The mean brain weight have been reported to be lower than body weight of most species of bird and could thus differ in birds of the same body weight [10]. The lengthening nature of the brain might be as a result of the forward protruded skull and elongation of the cervical region which might have influence brain length and weight [11]. The left cerebral hemisphere was slightly higher than the right side and was significant at p< 0.05. This agree with the general statement that functional asymmetry of the brain can be used in testing hemispheric variation in the brain of birds which have great effects on the functionality of an organ [12, 13] and side of the body which the brain control [14]. This implies that the left cerebral hemisphere in the wild Africa parrot has greater activity over the right cerebral hemisphere on the part of body it control.
Presence of large olfactory bulb show that the parrot possesses a relative sense of olfaction. Olfaction in birds in the wild is for survival from predators and location of prey and birds possesses variable degree of olfaction and this is similar with the general report that the olfactory sense of birds is poor [16] and could differ in some species of bird such as the brown Kiwi, vultures and canaries which have well-developed sense of smell [17, 18].
The vallecula in birds aid in visual acuity and is slightly convex, curved supersulcus bending posterior-medially on either sides of the cerebrum.
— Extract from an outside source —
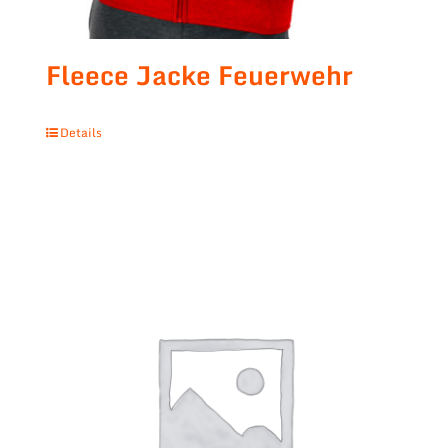
Fleece Jacke Feuerwehr
Details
This statement is in agreement with those of [19] in Africa ostrich, but disagree with those [20] in domestic pigeon where they are found on the lateral surface of the cerebral hemisphere. These morphological features could be useful in specie differentiation and birds which vallecula are place superiorly has good visual acuity. This indication makes parrot to have good visual to locate it prey in the wild.
The Wulst or the hyperpallium is located on the anterior dorsal portion of the cerebral hemispheres. This is similar to report of Stingelin, that Wulst in birds correspond to mammalian cerebral complex cognitive functions that are associated with higher-level consciousness in mammals [21]. The Wulst is place anterior-most on the cerebrum in helmeted guinea fowl [22] and posterior-dorsal in duck [23]. The domestic pigeon showed a well-developed Wulst, suggesting that the level of consciousness is high and is an important sensory organ in the pigeon.
The cerebellum in the wild Africa parrot is relatively not folded. Folding of the cerebellum influences motor behaviour, eye movement, balance with display of different forms of flight, dexterity and posture [24]. This implies that the wild Africa parrot has to stabilize is motor system before taking on its prey. The cerebellum was also observed to be small, rounded to oval which is similar to those of the chicken and pigeon [25]. The size and position of the cerebellum in the band owl, vultures and eagle is round, positioned upward and backward [26]. These variations explain the fact that size and position of the cerebellum in birds is associated with size and posture of the bird and most large birds possess smaller size of cerebellum and are mostly flightless or short distance flyers [27].
The shape of the optic lobe is relatively small and oval-like structure. This finding is in agreement with reports on kiwi, band owl and humming birds [28], but disagree with reports on pigeon where they are large and circular in shape [29]. Generally, parrots are said to possess a very small optic lobe [30].

5. Conclusions

Presence of olfactory bulb indicates good olfaction in the parrots. The cerebellum with less folding show parrots are short distance fliers with less dexterity. Research in neuroscience is using various tools, considering the fact that there is growing concern over adaptation from the wild to domestication in birds.


We sincerely thank all staff of the animal house and gross Anatomy Laboratory in the Department of Veterinary Anatomy, A.B.U Zaria for their immense supports.